It’s that time of year again – when management teams return from the holidays, rejuvenated and re-energized for what 2019 will bring.
And while most teams are developing and executing plans to drive growth for their businesses, top-performing companies are also focused on mitigating risk: the possibility that the company will deliver lower-than-expected revenues or profits, or even losses. In fact, in our recently-concluded survey of customer experience industry leaders, nearly 50% cited predicting and managing risk (including customer churn and reputational risk) as one of their major day-to-day challenges.
Business risk arises from a variety of sources. Well-known examples in the business world come mostly from industries dealing with volatile commodities. Financial institutions with risky investment or trading positions, for example, often have entire organizations dedicated to algorithmic risk assessment and management. Airlines often pursue sophisticated hedging strategies to mitigate changes in oil prices.
But hedge funds and airlines aren’t the only ones that need a strategy in place for managing risk. Businesses across the B2B and B2C spectrum face a variety of daunting challenges – from legal and fraud risk to reputational risk and new competition.
Consider some of the statistics:
- According to research from Experian, online shopping fraud rose 30% from 2016 to 2017 – more than twice the rate of overall ecommerce growth.
- In the United States, 2.2% of GDP is spent on tort litigation, with plaintiffs winning 55% of cases on average.
- Customer churn costs US companies an average of $41 billion a year
So how can businesses without dedicated risk management departments better protect themselves against risk?
1 – Understand your business’s risk landscape
Before rolling up your sleeves and getting into the data, begin by mapping out – and prioritizing – the types of risks that are relevant for your business. Using the following framework can help guide the team through this task:
- Type of risk: First, does the risk represent downside primarily on the demand side (i.e., it leads to a decrease in customer demand for our products or services) or on the supply side (i.e., we incur additional costs or obstacles in bringing our products and services to market)?
- Source of risk: Second, does the risk arise primarily via vulnerabilities in our own operations and systems (e.g., IT), or because of changes in external factors (e.g., regulatory requirements or competitive landscape)?
Here’s an example of what a completed risk matrix might look like for a SaaS marketplace platform:
Mapping out the risk landscape can help the team focus on the highest-priority issues for your business and begin to set the stage for remediation tactics.
2 – Implement an AI-based solution to mine customer interactions
Some management teams contend that business risk is inherently impossible to predict – or that no company could possibly amass enough data on the minutiae of customer interactions and sentiments to do so accurately.
Neither could be further from the truth.
In reality, most companies already have an abundance of data on customer interactions within their most commonly-used interaction channels. The call center, for example, is a treasure trove of exchanges with customers on everything from troubleshooting to fulfillment issues to service delays. Similarly, for many companies, email and chat are major repositories of information on customer issues, satisfaction, and more.
The challenge with all of this data is that it is unstructured – meaning that it consists of human language rather than quantitative data easily processed by a computer. For this reason, the most effective solutions for mining this data rely on artificial intelligence (AI), a wide range of machine capabilities that mimic human capabilities, like perception and cognition. Common applications of AI include the ability to understand human speech and draw complex inferences from a long chain of events.
AI is the ideal tool for parsing these vast quantities of data to draw actionable conclusions and inferences. For example, an AI platform might learn from studying customer interactions that the following phrases – embedded in a negative service context – are predictive of high intent to take legal action: “hoax,” “scam,” “outrageous,” “offensive,” “violate,” “lawyer,” “attorney.” In fact, AI algorithms can go much further, leveraging deep learning to mine contextual signals and infer intent even from far more subtle ultimatums of legal action – like, “I hope we don’t have to get anyone else involved.”

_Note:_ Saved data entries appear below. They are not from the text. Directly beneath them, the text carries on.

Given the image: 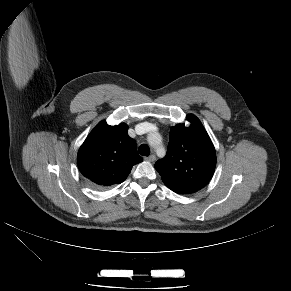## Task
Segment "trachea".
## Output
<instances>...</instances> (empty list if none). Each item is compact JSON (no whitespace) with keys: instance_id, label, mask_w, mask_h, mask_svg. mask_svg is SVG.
<instances>
[{"instance_id":"trachea-1","label":"trachea","mask_w":291,"mask_h":291,"mask_svg":"<svg viewBox=\"0 0 291 291\" xmlns=\"http://www.w3.org/2000/svg\"><path fill=\"white\" fill-rule=\"evenodd\" d=\"M139 153L142 156H149V154H150V148H149V146L146 145V144H141L139 146Z\"/></svg>"}]
</instances>
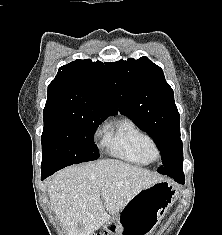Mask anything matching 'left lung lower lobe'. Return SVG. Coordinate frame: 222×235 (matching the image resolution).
I'll return each instance as SVG.
<instances>
[{
    "label": "left lung lower lobe",
    "instance_id": "left-lung-lower-lobe-1",
    "mask_svg": "<svg viewBox=\"0 0 222 235\" xmlns=\"http://www.w3.org/2000/svg\"><path fill=\"white\" fill-rule=\"evenodd\" d=\"M170 177L180 184H184L185 182L184 175H177V176H170Z\"/></svg>",
    "mask_w": 222,
    "mask_h": 235
}]
</instances>
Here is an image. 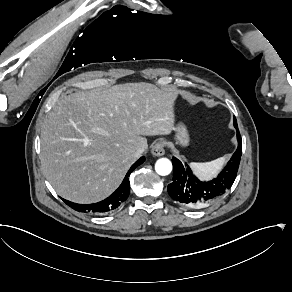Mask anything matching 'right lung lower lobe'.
<instances>
[{
    "label": "right lung lower lobe",
    "mask_w": 292,
    "mask_h": 292,
    "mask_svg": "<svg viewBox=\"0 0 292 292\" xmlns=\"http://www.w3.org/2000/svg\"><path fill=\"white\" fill-rule=\"evenodd\" d=\"M145 161V157H141L138 161H136L126 174L123 182L118 187V189L111 194L108 198L94 204H77L65 199H62L68 206L73 208L76 211L89 213V214H97V213H105L111 210L116 209L120 206L129 196L130 192V183L128 177L136 168L137 165L142 164Z\"/></svg>",
    "instance_id": "obj_1"
}]
</instances>
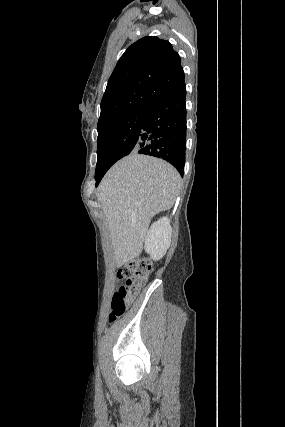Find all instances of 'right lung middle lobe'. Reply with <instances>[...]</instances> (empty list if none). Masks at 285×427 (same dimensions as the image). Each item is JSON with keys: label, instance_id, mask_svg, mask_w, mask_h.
Returning <instances> with one entry per match:
<instances>
[{"label": "right lung middle lobe", "instance_id": "dd1d6c3e", "mask_svg": "<svg viewBox=\"0 0 285 427\" xmlns=\"http://www.w3.org/2000/svg\"><path fill=\"white\" fill-rule=\"evenodd\" d=\"M146 108L117 116L99 126L95 175L107 171L116 161L135 150L141 134Z\"/></svg>", "mask_w": 285, "mask_h": 427}]
</instances>
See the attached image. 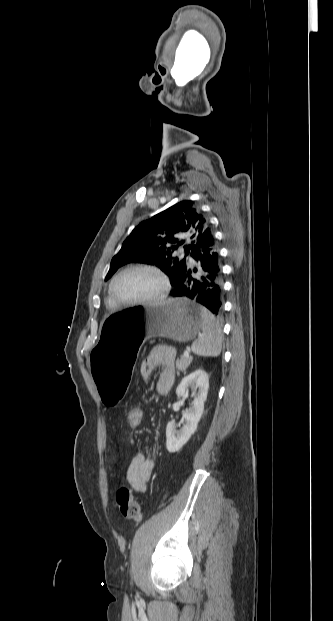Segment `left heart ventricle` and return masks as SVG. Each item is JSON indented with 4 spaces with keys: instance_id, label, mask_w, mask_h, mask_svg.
Segmentation results:
<instances>
[{
    "instance_id": "obj_1",
    "label": "left heart ventricle",
    "mask_w": 333,
    "mask_h": 621,
    "mask_svg": "<svg viewBox=\"0 0 333 621\" xmlns=\"http://www.w3.org/2000/svg\"><path fill=\"white\" fill-rule=\"evenodd\" d=\"M159 277L149 271H131L121 276L115 283L116 295L124 301L147 299L157 296L162 290Z\"/></svg>"
}]
</instances>
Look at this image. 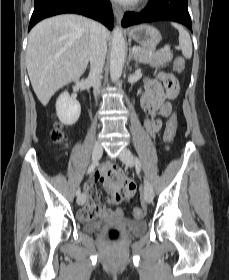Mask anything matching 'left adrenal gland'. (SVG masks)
I'll return each mask as SVG.
<instances>
[{"mask_svg": "<svg viewBox=\"0 0 229 280\" xmlns=\"http://www.w3.org/2000/svg\"><path fill=\"white\" fill-rule=\"evenodd\" d=\"M133 59H134V57H133V53H132L131 49H129V57H128V61H131V60H133ZM134 60H135V59H134ZM135 67H138L137 62H135Z\"/></svg>", "mask_w": 229, "mask_h": 280, "instance_id": "obj_1", "label": "left adrenal gland"}]
</instances>
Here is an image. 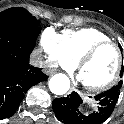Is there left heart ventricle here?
Returning <instances> with one entry per match:
<instances>
[{"label":"left heart ventricle","instance_id":"obj_1","mask_svg":"<svg viewBox=\"0 0 124 124\" xmlns=\"http://www.w3.org/2000/svg\"><path fill=\"white\" fill-rule=\"evenodd\" d=\"M116 67L117 51L114 47H106L82 68L79 76L83 83L98 86L112 78Z\"/></svg>","mask_w":124,"mask_h":124}]
</instances>
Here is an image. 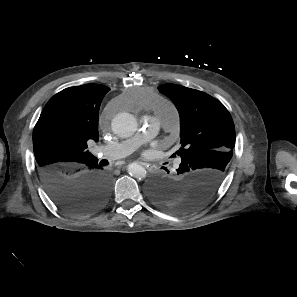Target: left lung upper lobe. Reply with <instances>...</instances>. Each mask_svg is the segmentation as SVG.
Returning a JSON list of instances; mask_svg holds the SVG:
<instances>
[{"label": "left lung upper lobe", "instance_id": "obj_1", "mask_svg": "<svg viewBox=\"0 0 297 297\" xmlns=\"http://www.w3.org/2000/svg\"><path fill=\"white\" fill-rule=\"evenodd\" d=\"M158 89L171 99L179 112L180 148L172 156H180V165L188 174L184 181L182 177H174L182 180L180 191L164 197L150 196L156 205L170 209L183 203L185 192L191 190L195 182L191 179L195 174L218 178V190L233 155L235 127L224 105L204 92L174 84H163ZM212 195L206 197L200 207Z\"/></svg>", "mask_w": 297, "mask_h": 297}]
</instances>
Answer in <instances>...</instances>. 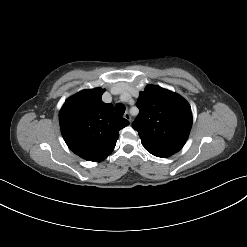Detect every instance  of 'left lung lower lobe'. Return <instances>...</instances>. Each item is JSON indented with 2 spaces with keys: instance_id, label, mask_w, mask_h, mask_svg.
Wrapping results in <instances>:
<instances>
[{
  "instance_id": "0a47b994",
  "label": "left lung lower lobe",
  "mask_w": 247,
  "mask_h": 247,
  "mask_svg": "<svg viewBox=\"0 0 247 247\" xmlns=\"http://www.w3.org/2000/svg\"><path fill=\"white\" fill-rule=\"evenodd\" d=\"M152 154V153H151ZM154 156H157V157H161V158H166L165 156H161V155H156V154H153Z\"/></svg>"
}]
</instances>
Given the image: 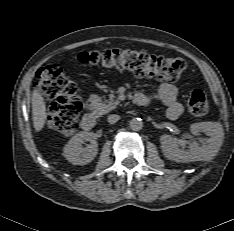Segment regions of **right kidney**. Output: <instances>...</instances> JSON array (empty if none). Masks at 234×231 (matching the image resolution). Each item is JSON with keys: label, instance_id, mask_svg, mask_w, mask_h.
I'll return each mask as SVG.
<instances>
[{"label": "right kidney", "instance_id": "1", "mask_svg": "<svg viewBox=\"0 0 234 231\" xmlns=\"http://www.w3.org/2000/svg\"><path fill=\"white\" fill-rule=\"evenodd\" d=\"M97 136L92 132L81 131L74 135L63 150L64 157L73 165H86L90 163L98 153ZM90 142L87 147L82 144Z\"/></svg>", "mask_w": 234, "mask_h": 231}]
</instances>
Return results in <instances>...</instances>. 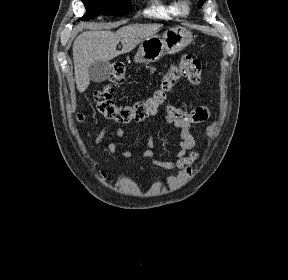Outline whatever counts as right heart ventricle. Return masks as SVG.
<instances>
[{"mask_svg": "<svg viewBox=\"0 0 288 280\" xmlns=\"http://www.w3.org/2000/svg\"><path fill=\"white\" fill-rule=\"evenodd\" d=\"M147 16L159 19H174L180 15L176 0H153L144 12Z\"/></svg>", "mask_w": 288, "mask_h": 280, "instance_id": "obj_1", "label": "right heart ventricle"}]
</instances>
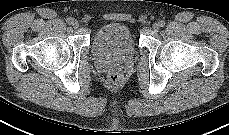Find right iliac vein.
I'll return each instance as SVG.
<instances>
[{
  "instance_id": "1",
  "label": "right iliac vein",
  "mask_w": 229,
  "mask_h": 135,
  "mask_svg": "<svg viewBox=\"0 0 229 135\" xmlns=\"http://www.w3.org/2000/svg\"><path fill=\"white\" fill-rule=\"evenodd\" d=\"M72 26L74 28H78L79 27V22L78 21H73Z\"/></svg>"
}]
</instances>
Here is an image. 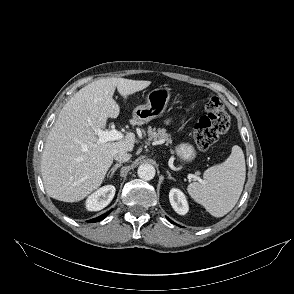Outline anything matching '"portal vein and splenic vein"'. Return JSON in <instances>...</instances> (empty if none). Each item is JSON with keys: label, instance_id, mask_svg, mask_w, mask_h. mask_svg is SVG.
Listing matches in <instances>:
<instances>
[{"label": "portal vein and splenic vein", "instance_id": "portal-vein-and-splenic-vein-1", "mask_svg": "<svg viewBox=\"0 0 294 294\" xmlns=\"http://www.w3.org/2000/svg\"><path fill=\"white\" fill-rule=\"evenodd\" d=\"M95 134L98 136L99 143H105L108 141L121 140L123 138V134L116 130L115 128L111 130H102L100 128H93Z\"/></svg>", "mask_w": 294, "mask_h": 294}]
</instances>
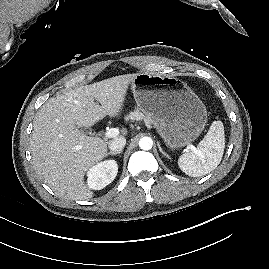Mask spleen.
<instances>
[{"label":"spleen","instance_id":"3e777b00","mask_svg":"<svg viewBox=\"0 0 269 269\" xmlns=\"http://www.w3.org/2000/svg\"><path fill=\"white\" fill-rule=\"evenodd\" d=\"M225 149L223 123L214 121L207 134L192 152L182 154L178 159L180 169L191 177L204 176L220 164Z\"/></svg>","mask_w":269,"mask_h":269}]
</instances>
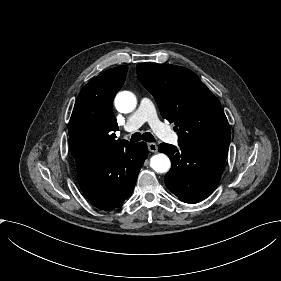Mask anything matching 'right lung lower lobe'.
I'll list each match as a JSON object with an SVG mask.
<instances>
[{
    "label": "right lung lower lobe",
    "instance_id": "98d812e1",
    "mask_svg": "<svg viewBox=\"0 0 281 281\" xmlns=\"http://www.w3.org/2000/svg\"><path fill=\"white\" fill-rule=\"evenodd\" d=\"M146 143H128L115 151L75 157L80 187L95 207L111 210L131 196L147 158Z\"/></svg>",
    "mask_w": 281,
    "mask_h": 281
}]
</instances>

Using an AI platform, begin to tag, classify, and measure the incidence of business risk using the matrix that you previously mapped out for your business.
3 – Mitigate, monitor, and measure
Now it’s time to take action. A robust AI platform should offer the ability to flag individual interactions and create alerts – for example, to notify members of management when new legal risks or competitive mentions arise.
Before initiating outreach, make sure that you have laid out a well-validated mitigation strategy for each quadrant of business risk. For example, a response plan for off-platform fraud might involve issuing the user a preliminary warning, and then suspending the user from the platform if the behavior persists. A response plan for customer dissatisfaction might involve escalating the issue to an experienced customer care or customer success consultant.
As you initiate your outreach plan, measure changes in the incidence and resolution rates of different business risks over time. This will help the team validate the success of the overall strategy – and also test and optimize between different potential responses. (For example, should all legal threats be routed immediately to legal, or should they first be addressed by a senior manager within the customer care organization?)
At the end of the day, any business that is committed to delivering innovative products and services will confront an array of operating risks. And while these risks can’t be altogether eliminated, AI can identify and help mitigate them by intelligently mining the customer data that businesses already have at their fingertips – enabling management teams to focus on delighting their customers.